Le général se retourna d'un air furieux. Dérigny s'empressa de répondre:
«Quelle folie, Hélène! le général, ancien militaire, est habitué à des couchers bien autrement durs et mauvais. Crois-tu qu'à Sébastopol il ait eu toujours un lit à sa disposition? la terre pour lit, un manteau pour couverture. Et nous autres pauvres Français! la neige pour matelas, le ciel pour couverture! Le général est de force et d'âge à supporter bien d'autres privations.»
Le général était redevenu radieux et souriant.

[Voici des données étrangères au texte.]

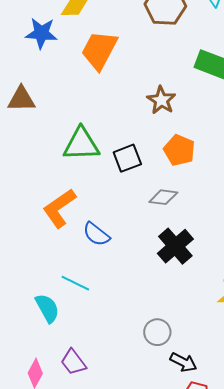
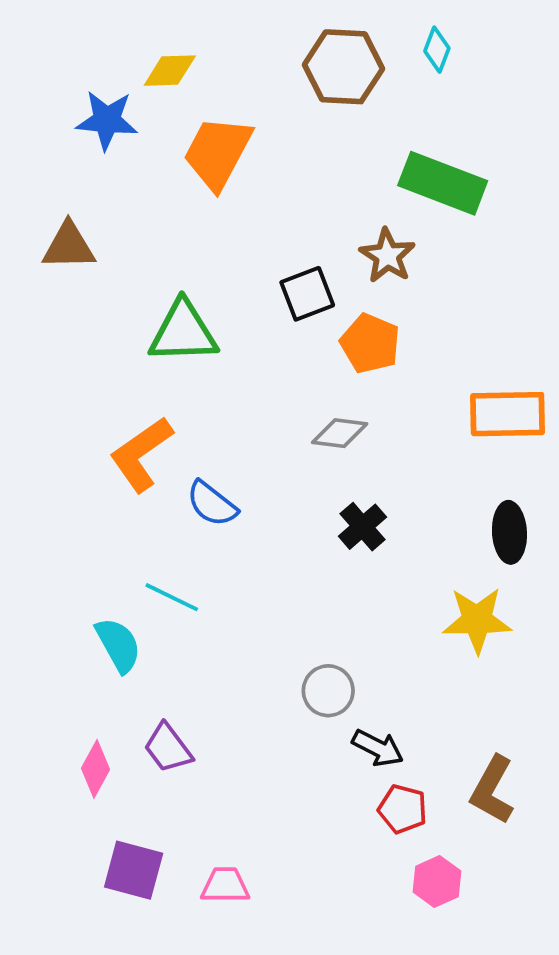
brown star: (161, 100) -> (387, 256), moved
black square: (127, 158) -> (307, 294), moved
black cross: (175, 246) -> (363, 527), size x0.7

«C'est ça, mon ami! Bien répondu. Ces pauvres femmes n'ont pas idée de la vie militaire.»
Dérigny: «Et surtout de la vôtre, mon général; mais Hélène vous soigne parce qu'elle vous aime et qu'elle souffre de vous voir mal établi.»
Le général: Très bonne petite Dérigny, ne vous tourmentez pas pour moi. Je serai bien, très bien. Dérigny couchera près de moi sur l'autre canapé, et vous, vous vous établirez, avec les enfants, dans la chambre à côté. Voici le dîner servi; à la guerre comme à la guerre! Mangeons ce qu'on nous sert. Dérigny, envoyez-moi mon courrier.»
Dérigny ne tarda pas à ramener Stépane, qui courait en avant en téléga (voiture) pour faire tenir prêts les chevaux et les repas. Le général lui donna ses ordres en russe et lui recommanda de bien soigner Dérigny, sa femme et ses enfants, et de deviner leurs désirs.
«S'ils manquent de quelque chose par ta faute, lui dit le général, je te ferai donner cinquante coups de bâton en arrivant à Gromiline. Va-t'en.